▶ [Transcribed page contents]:
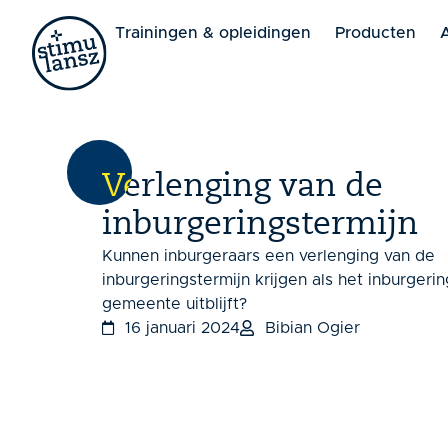
Lorem ipsum dolor sit amet, consectetur adipiscing elit. 
Trainingen & opleidingen
Producten
Verlenging van de
inburgeringstermijn
Kunnen inburgeraars een verlenging van de
inburgeringstermijn krijgen als het inburger
gemeente uitblijft?
16 januari 2024
Bibian Ogier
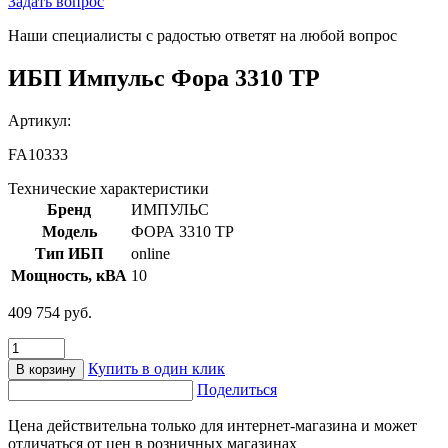
Задать вопрос
Наши специалисты с радостью ответят на любой вопрос
ИБП Импульс Фора 3310 ТР
Артикул:
FA10333
Технические характеристики
Бренд
ИМПУЛЬС
Модель
ФОРА 3310 ТР
Тип ИБП
online
Мощность, кВА
10
409 754
руб.
Количество
товара
Купить в один клик
В корзину
ИБП
Поделиться
Импульс
Фора
Цена действительна только для интернет-магазина и может
3310
отличаться от цен в розничных магазинах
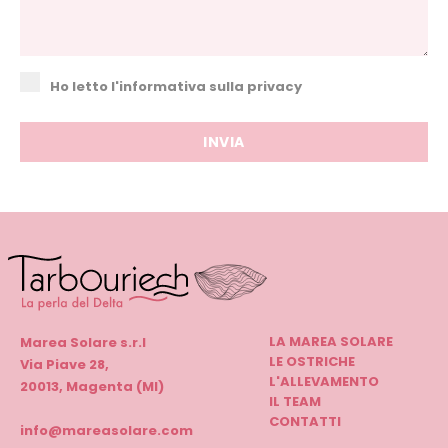
Ho letto l'informativa sulla privacy
LA MAREA SOLARE
Marea Solare s.r.l
LE OSTRICHE
Via Piave 28,
L'ALLEVAMENTO
20013, Magenta (MI)
IL TEAM
CONTATTI
info@mareasolare.com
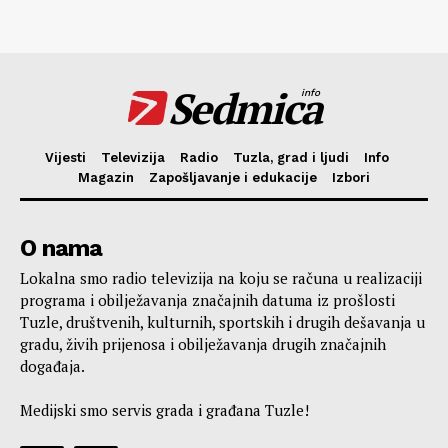
Sedmica
info
Vijesti
Televizija
Radio
Tuzla, grad i ljudi
Info
Magazin
Zapošljavanje i edukacije
Izbori
O nama
Lokalna smo radio televizija na koju se računa u realizaciji
programa i obilježavanja značajnih datuma iz prošlosti
Tuzle, društvenih, kulturnih, sportskih i drugih dešavanja u
gradu, živih prijenosa i obilježavanja drugih značajnih
događaja.
Medijski smo servis grada i građana Tuzle!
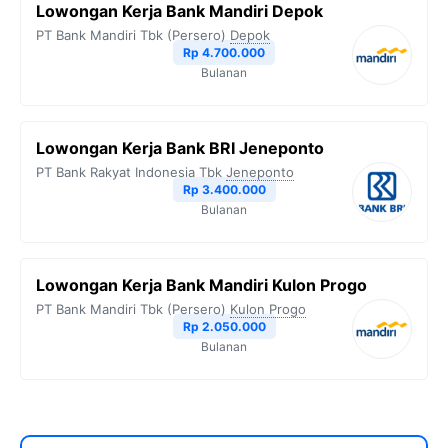
Lowongan Kerja Bank Mandiri Depok
PT Bank Mandiri Tbk (Persero)
Depok
Rp 4.700.000
Bulanan
Lowongan Kerja Bank BRI Jeneponto
PT Bank Rakyat Indonesia Tbk
Jeneponto
Rp 3.400.000
Bulanan
Lowongan Kerja Bank Mandiri Kulon Progo
PT Bank Mandiri Tbk (Persero)
Kulon Progo
Rp 2.050.000
Bulanan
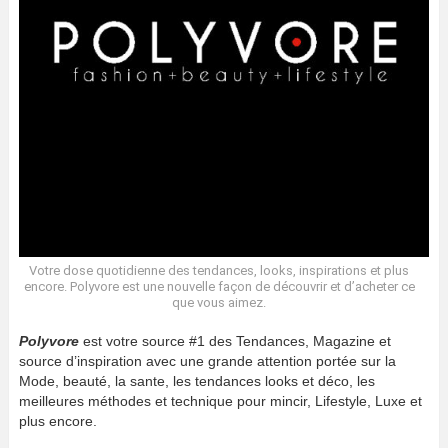
Votre dose quotidienne des tendances, looks, inspirations et plus
encore. Polyvore est une nouvelle façon de découvrir et d’acheter ce
que vous aimez.
Polyvore
est votre source #1 des Tendances, Magazine et
source d’inspiration avec une grande attention portée sur la
Mode, beauté, la sante, les tendances looks et déco, les
meilleures méthodes et technique pour mincir, Lifestyle, Luxe et
plus encore.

▶ [YOUR ASSIGNMENT]: Say how many lines of the preceding data include the word "plus". The number is the whole answer.

▶ [SOLUTION]: 2